WORK TASK: Exact copy, no pictures: set down every entry below as written.

======== PROVIDED RECORDS ========

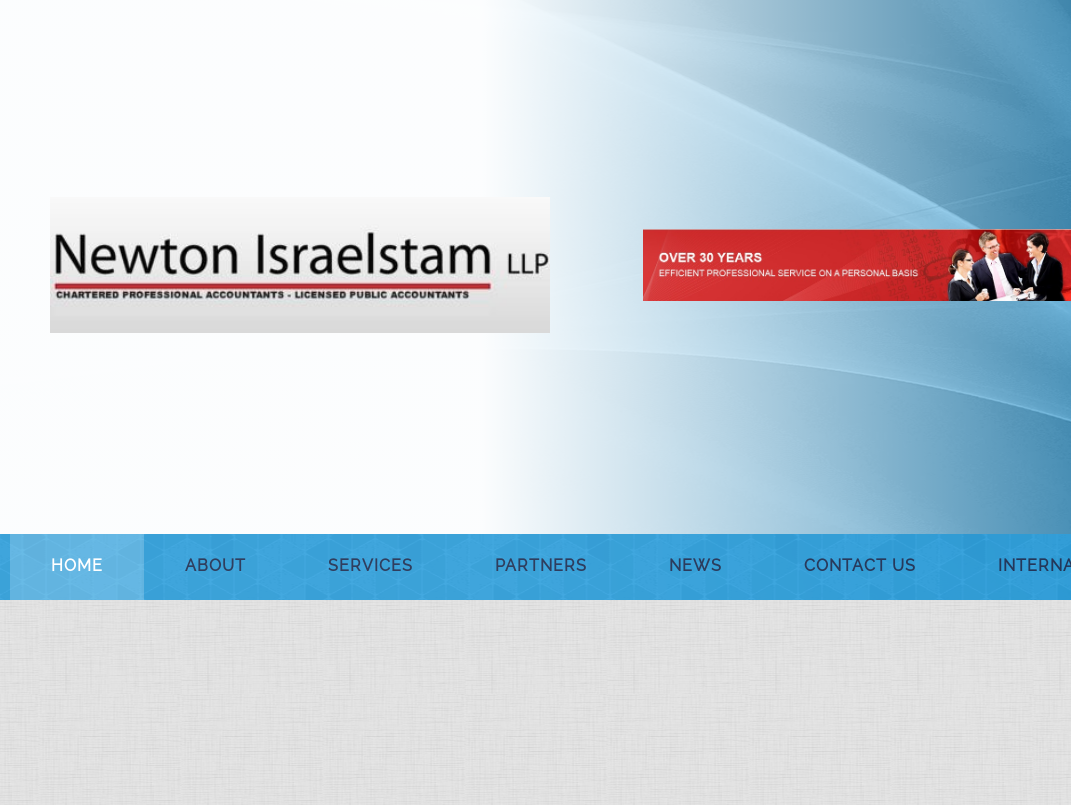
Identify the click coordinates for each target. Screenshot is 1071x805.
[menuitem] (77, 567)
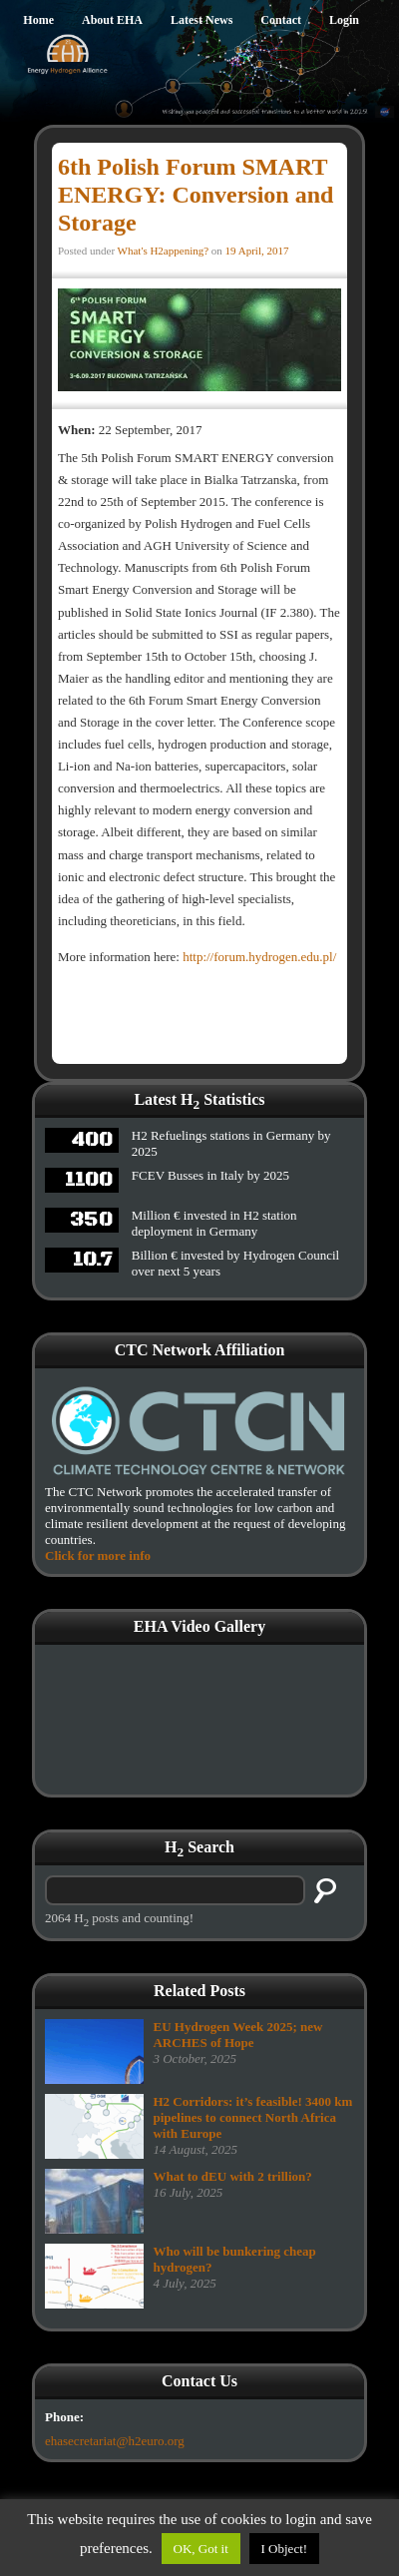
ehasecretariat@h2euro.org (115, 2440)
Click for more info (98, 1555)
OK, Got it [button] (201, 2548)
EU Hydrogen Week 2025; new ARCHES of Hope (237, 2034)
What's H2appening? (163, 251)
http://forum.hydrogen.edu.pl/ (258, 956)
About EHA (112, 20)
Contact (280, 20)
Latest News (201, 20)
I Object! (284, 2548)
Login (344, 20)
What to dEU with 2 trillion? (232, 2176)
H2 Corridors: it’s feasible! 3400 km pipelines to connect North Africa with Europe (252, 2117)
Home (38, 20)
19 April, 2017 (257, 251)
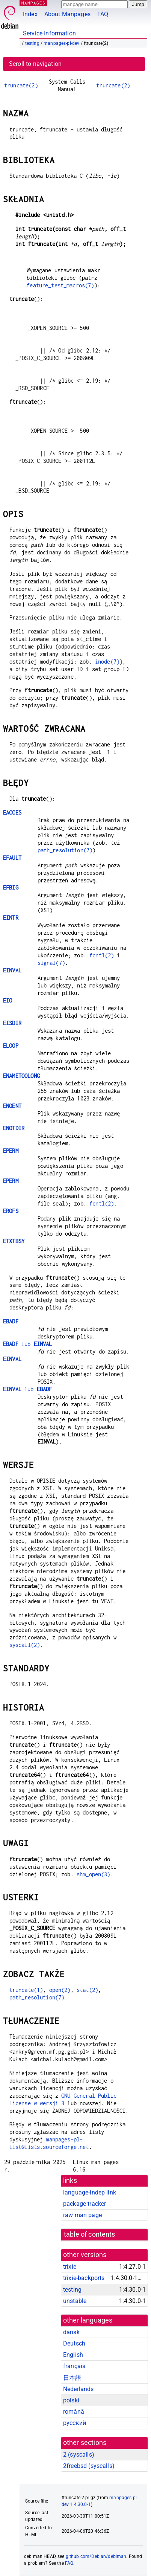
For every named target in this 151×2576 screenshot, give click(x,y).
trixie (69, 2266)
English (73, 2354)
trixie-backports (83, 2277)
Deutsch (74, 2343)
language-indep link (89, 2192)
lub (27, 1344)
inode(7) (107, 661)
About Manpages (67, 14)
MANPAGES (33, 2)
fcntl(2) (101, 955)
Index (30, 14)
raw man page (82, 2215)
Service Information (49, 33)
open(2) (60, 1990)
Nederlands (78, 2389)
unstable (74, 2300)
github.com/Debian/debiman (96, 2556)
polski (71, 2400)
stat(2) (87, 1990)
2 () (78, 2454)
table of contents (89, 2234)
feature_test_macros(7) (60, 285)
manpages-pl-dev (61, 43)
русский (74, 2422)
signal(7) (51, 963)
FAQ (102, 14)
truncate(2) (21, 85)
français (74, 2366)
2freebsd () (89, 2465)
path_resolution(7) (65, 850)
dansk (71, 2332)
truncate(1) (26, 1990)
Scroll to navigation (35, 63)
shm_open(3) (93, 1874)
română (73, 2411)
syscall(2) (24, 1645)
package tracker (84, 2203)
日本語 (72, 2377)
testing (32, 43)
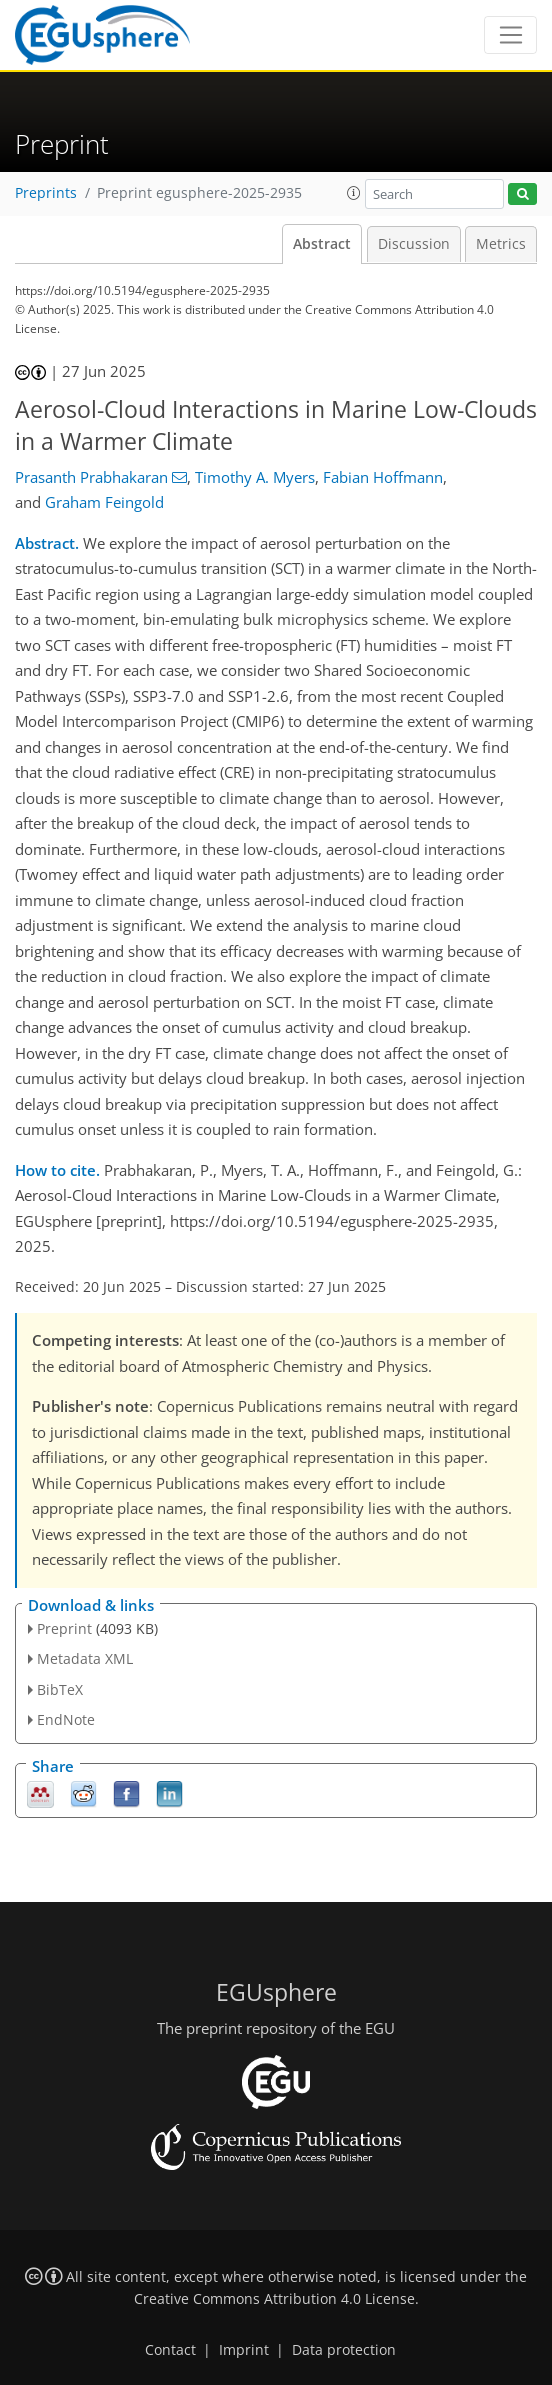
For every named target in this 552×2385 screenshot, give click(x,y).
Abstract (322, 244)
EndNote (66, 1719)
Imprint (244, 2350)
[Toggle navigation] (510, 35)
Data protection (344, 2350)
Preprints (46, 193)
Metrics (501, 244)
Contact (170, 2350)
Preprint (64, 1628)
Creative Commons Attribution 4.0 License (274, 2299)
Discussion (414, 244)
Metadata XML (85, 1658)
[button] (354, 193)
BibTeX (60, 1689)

========

THE COMPLETED TASK:
Identify the click coordinates for each target. Screenshot is 1071x805.
[menuitem] (77, 567)
ehasecretariat@h2euro.org (115, 2440)
Click for more info (98, 1555)
OK, Got it [button] (201, 2548)
EU Hydrogen Week 2025; new ARCHES of Hope (237, 2034)
What's H2appening? (163, 251)
http://forum.hydrogen.edu.pl/ (258, 956)
About EHA (112, 20)
Contact (280, 20)
Latest News (201, 20)
I Object! (284, 2548)
Login (344, 20)
What to dEU with 2 trillion? (232, 2176)
H2 Corridors: it’s feasible! 3400 km pipelines to connect North Africa with Europe (252, 2117)
Home (38, 20)
19 April, 2017 (257, 251)
For every named target in this 151×2576 screenshot, give click(x,y).
trixie (69, 2266)
English (73, 2354)
trixie-backports (83, 2277)
Deutsch (74, 2343)
language-indep link (89, 2192)
lub (27, 1344)
inode(7) (107, 661)
About Manpages (67, 14)
MANPAGES (33, 2)
fcntl(2) (101, 955)
Index (30, 14)
raw man page (82, 2215)
Service Information (49, 33)
open(2) (60, 1990)
Nederlands (78, 2389)
unstable (74, 2300)
github.com/Debian/debiman (96, 2556)
polski (71, 2400)
stat(2) (87, 1990)
2 () (78, 2454)
table of contents (89, 2234)
feature_test_macros(7) (60, 285)
manpages-pl-dev (61, 43)
русский (74, 2422)
signal(7) (51, 963)
FAQ (102, 14)
truncate(2) (21, 85)
français (74, 2366)
2freebsd () (89, 2465)
path_resolution(7) (65, 850)
dansk (71, 2332)
truncate(1) (26, 1990)
Scroll to navigation (35, 63)
shm_open(3) (93, 1874)
română (73, 2411)
syscall(2) (24, 1645)
package tracker (84, 2203)
日本語 (72, 2377)
testing (32, 43)
For every named target in this 552×2385 screenshot, give click(x,y).
Abstract (322, 244)
EndNote (66, 1719)
Imprint (244, 2350)
[Toggle navigation] (510, 35)
Data protection (344, 2350)
Preprints (46, 193)
Metrics (501, 244)
Contact (170, 2350)
Preprint (64, 1628)
Creative Commons Attribution 4.0 License (274, 2299)
Discussion (414, 244)
Metadata XML (85, 1658)
[button] (354, 193)
BibTeX (60, 1689)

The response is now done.